#### What you need to do:
All of the data below should be printed again exactly, pictures excluded.

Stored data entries
===============
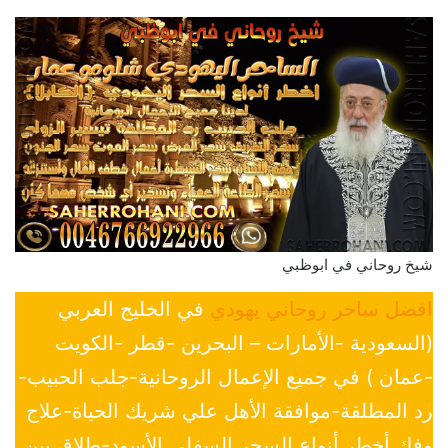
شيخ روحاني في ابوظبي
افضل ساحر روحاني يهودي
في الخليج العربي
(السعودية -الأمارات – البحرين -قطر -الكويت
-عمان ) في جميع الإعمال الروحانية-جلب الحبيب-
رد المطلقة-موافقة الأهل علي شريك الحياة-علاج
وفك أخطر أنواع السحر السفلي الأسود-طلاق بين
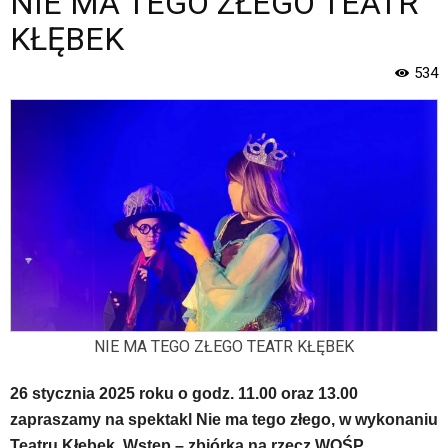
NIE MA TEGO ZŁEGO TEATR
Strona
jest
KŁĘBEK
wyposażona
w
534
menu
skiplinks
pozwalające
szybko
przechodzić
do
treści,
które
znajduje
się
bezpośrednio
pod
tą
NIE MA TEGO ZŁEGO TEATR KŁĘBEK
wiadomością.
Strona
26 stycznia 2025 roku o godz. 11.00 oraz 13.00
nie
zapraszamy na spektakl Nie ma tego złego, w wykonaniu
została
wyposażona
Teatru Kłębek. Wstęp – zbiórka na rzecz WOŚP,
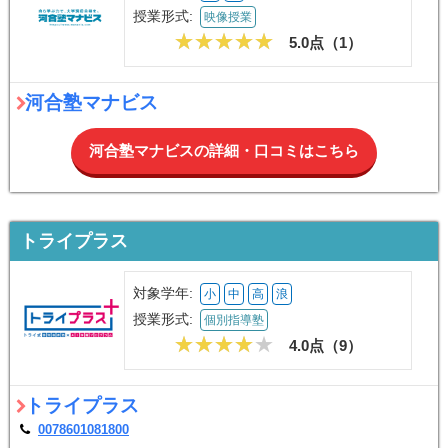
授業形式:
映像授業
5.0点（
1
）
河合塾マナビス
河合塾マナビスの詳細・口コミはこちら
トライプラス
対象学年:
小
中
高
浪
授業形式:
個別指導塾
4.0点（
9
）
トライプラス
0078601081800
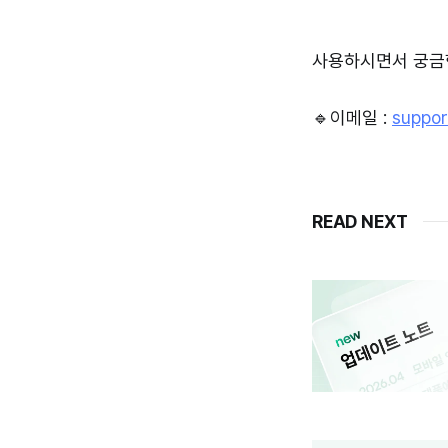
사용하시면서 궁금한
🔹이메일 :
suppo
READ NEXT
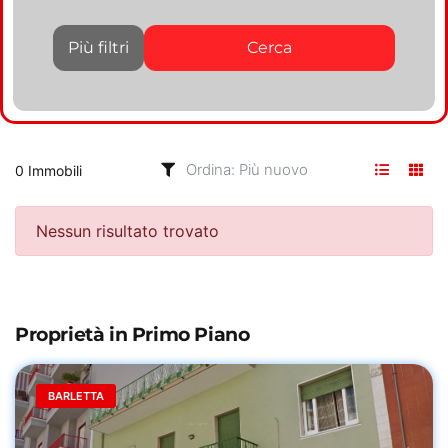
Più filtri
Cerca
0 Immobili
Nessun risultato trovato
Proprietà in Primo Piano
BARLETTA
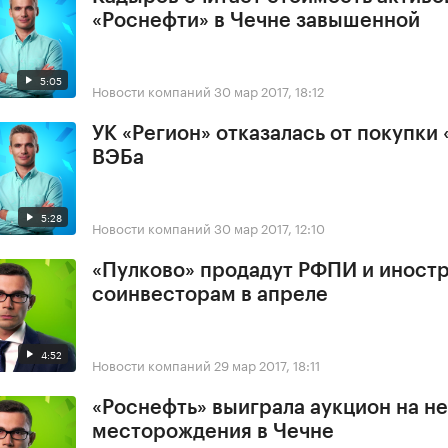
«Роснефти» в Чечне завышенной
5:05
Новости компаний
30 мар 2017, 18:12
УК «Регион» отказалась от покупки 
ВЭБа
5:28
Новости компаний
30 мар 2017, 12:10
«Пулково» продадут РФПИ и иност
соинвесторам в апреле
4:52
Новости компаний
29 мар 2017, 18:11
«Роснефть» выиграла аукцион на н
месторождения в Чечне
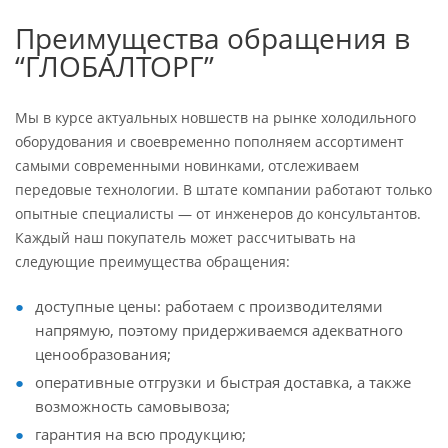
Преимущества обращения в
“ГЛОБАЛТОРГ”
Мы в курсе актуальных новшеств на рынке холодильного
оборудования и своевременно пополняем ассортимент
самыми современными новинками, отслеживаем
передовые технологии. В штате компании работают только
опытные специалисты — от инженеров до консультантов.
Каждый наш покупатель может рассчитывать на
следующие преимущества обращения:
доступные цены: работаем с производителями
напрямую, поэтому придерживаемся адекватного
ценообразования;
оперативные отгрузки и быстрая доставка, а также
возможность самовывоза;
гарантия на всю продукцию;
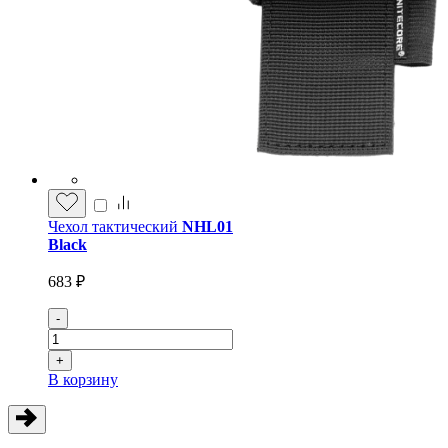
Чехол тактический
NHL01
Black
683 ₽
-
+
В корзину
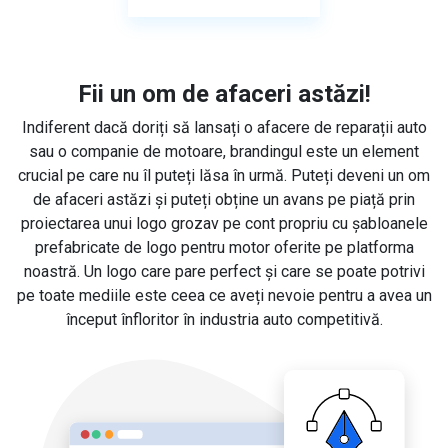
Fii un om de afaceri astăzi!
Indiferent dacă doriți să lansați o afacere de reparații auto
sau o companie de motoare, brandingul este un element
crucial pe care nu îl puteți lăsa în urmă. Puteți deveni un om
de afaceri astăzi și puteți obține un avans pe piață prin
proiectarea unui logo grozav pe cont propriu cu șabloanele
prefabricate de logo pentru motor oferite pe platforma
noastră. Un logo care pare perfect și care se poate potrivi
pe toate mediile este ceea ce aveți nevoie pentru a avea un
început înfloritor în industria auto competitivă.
===============
#### Your response:
شيخ روحاني في ابوظبي
افضل ساحر روحاني يهودي
في الخليج العربي
(السعودية -الأمارات – البحرين -قطر -الكويت
-عمان ) في جميع الإعمال الروحانية-جلب الحبيب-
رد المطلقة-موافقة الأهل علي شريك الحياة-علاج
وفك أخطر أنواع السحر السفلي الأسود-طلاق بين
NIE MA TEGO ZŁEGO TEATR
Strona
jest
KŁĘBEK
wyposażona
w
534
menu
skiplinks
pozwalające
szybko
przechodzić
do
treści,
które
znajduje
się
bezpośrednio
pod
tą
NIE MA TEGO ZŁEGO TEATR KŁĘBEK
wiadomością.
Strona
26 stycznia 2025 roku o godz. 11.00 oraz 13.00
nie
zapraszamy na spektakl Nie ma tego złego, w wykonaniu
została
wyposażona
Teatru Kłębek. Wstęp – zbiórka na rzecz WOŚP,
授業形式:
映像授業
5.0点（
1
）
河合塾マナビス
河合塾マナビスの詳細・口コミはこちら
トライプラス
対象学年:
小
中
高
浪
授業形式:
個別指導塾
4.0点（
9
）
トライプラス
0078601081800
사용하시면서 궁금한
🔹이메일 :
suppo
READ NEXT
Più filtri
Cerca
0 Immobili
Nessun risultato trovato
Proprietà in Primo Piano
BARLETTA
«Роснефти» в Чечне завышенной
5:05
Новости компаний
30 мар 2017, 18:12
УК «Регион» отказалась от покупки 
ВЭБа
5:28
Новости компаний
30 мар 2017, 12:10
«Пулково» продадут РФПИ и иност
соинвесторам в апреле
4:52
Новости компаний
29 мар 2017, 18:11
«Роснефть» выиграла аукцион на н
месторождения в Чечне
Преимущества обращения в
“ГЛОБАЛТОРГ”
Мы в курсе актуальных новшеств на рынке холодильного
оборудования и своевременно пополняем ассортимент
самыми современными новинками, отслеживаем
передовые технологии. В штате компании работают только
опытные специалисты — от инженеров до консультантов.
Каждый наш покупатель может рассчитывать на
следующие преимущества обращения:
доступные цены: работаем с производителями
напрямую, поэтому придерживаемся адекватного
ценообразования;
оперативные отгрузки и быстрая доставка, а также
возможность самовывоза;
гарантия на всю продукцию;
Чехол тактический
NHL01
Black
683 ₽
-
+
В корзину
Fii un om de afaceri astăzi!
Indiferent dacă doriți să lansați o afacere de reparații auto
sau o companie de motoare, brandingul este un element
crucial pe care nu îl puteți lăsa în urmă. Puteți deveni un om
de afaceri astăzi și puteți obține un avans pe piață prin
proiectarea unui logo grozav pe cont propriu cu șabloanele
prefabricate de logo pentru motor oferite pe platforma
noastră. Un logo care pare perfect și care se poate potrivi
pe toate mediile este ceea ce aveți nevoie pentru a avea un
început înfloritor în industria auto competitivă.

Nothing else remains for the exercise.